[Dataset entries]
[Start of section]

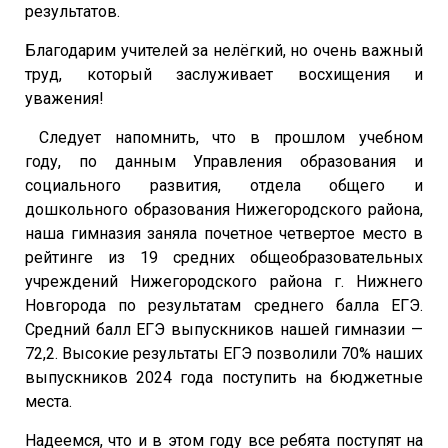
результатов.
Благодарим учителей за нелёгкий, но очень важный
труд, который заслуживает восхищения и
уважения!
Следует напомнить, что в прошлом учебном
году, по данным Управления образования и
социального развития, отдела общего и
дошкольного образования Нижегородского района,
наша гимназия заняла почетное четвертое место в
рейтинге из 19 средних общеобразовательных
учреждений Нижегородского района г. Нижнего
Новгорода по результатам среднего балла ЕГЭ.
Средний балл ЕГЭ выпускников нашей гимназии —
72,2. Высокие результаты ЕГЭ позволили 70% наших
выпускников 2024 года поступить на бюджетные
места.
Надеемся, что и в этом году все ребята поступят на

[End of section]

*Your assignment*
Working through the entries above, copy every line in which "выпускников" is found.

*Exercise result*
Средний балл ЕГЭ выпускников нашей гимназии —
выпускников 2024 года поступить на бюджетные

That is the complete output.